A client on a thiazide-type diuretic reports muscle cramps and weakness. Which laboratory abnormality is most consistent?

Answer & explanation

Correct: Low potassium

Thiazide diuretics such as hydrochlorothiazide act on the distal convoluted tubule to inhibit sodium-chloride reabsorption. As sodium is excreted, water follows, but potassium secretion is simultaneously enhanced because increased sodium delivery to the collecting duct stimulates aldosterone-mediated potassium excretion. The result is hypokalemia — low serum potassium — which manifests clinically as muscle cramps, weakness, and fatigue, exactly as described in this stem.

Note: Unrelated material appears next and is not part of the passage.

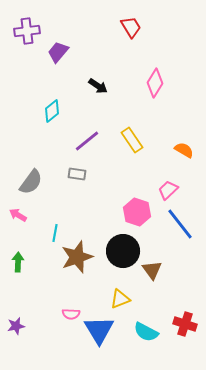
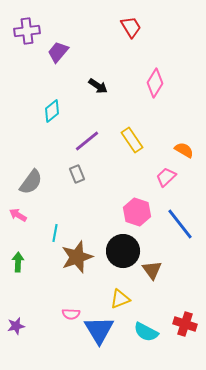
gray rectangle: rotated 60 degrees clockwise
pink trapezoid: moved 2 px left, 13 px up
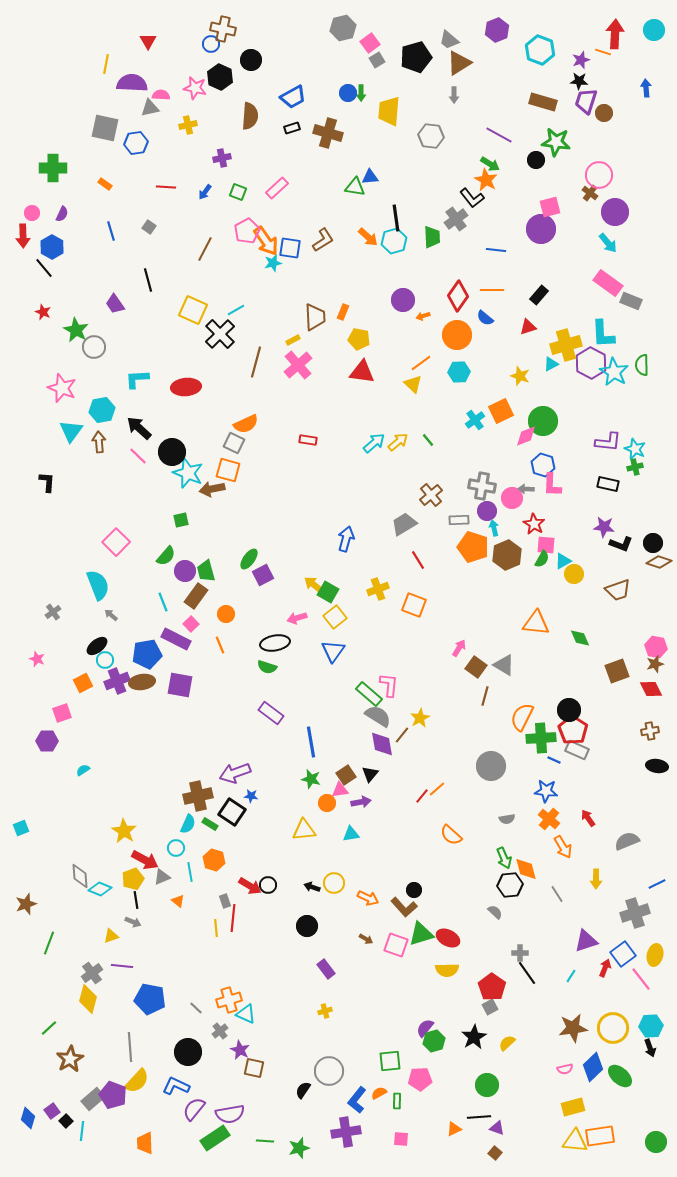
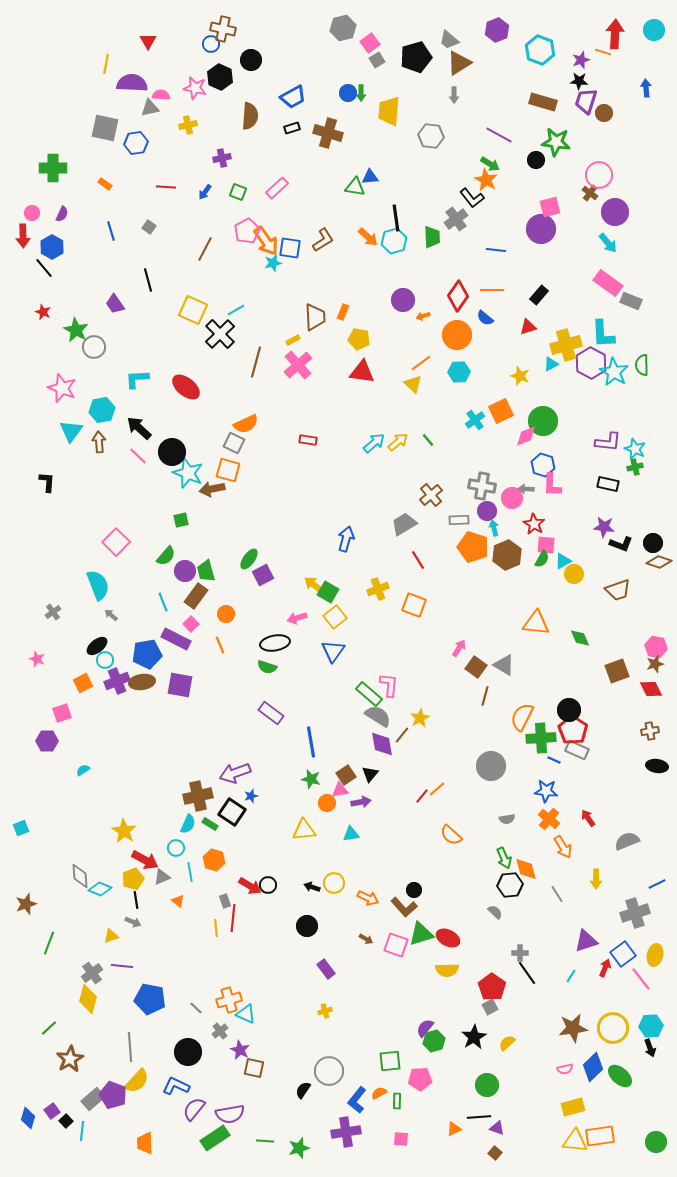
red ellipse at (186, 387): rotated 44 degrees clockwise
blue star at (251, 796): rotated 24 degrees counterclockwise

Low potassium impairs normal neuromuscular transmission and reduces the resting membrane potential of muscle cells, leading to the cramping and weakness reported. High potassium (hyperkalemia) is associated with potassium-sparing diuretics such as spironolactone, not thiazides. Low calcium can also cause muscle cramping, but thiazides actually tend to reduce urinary calcium excretion and can mildly raise serum calcium — they are sometimes used to prevent calcium oxalate kidney stones for this reason. Low uric acid is not associated with thiazide use; in fact, thiazides compete with urate for renal tubular secretion and commonly raise uric acid levels, potentially precipitating gout. Therefore, hypokalemia is the laboratory finding that most consistently explains this patient's symptoms.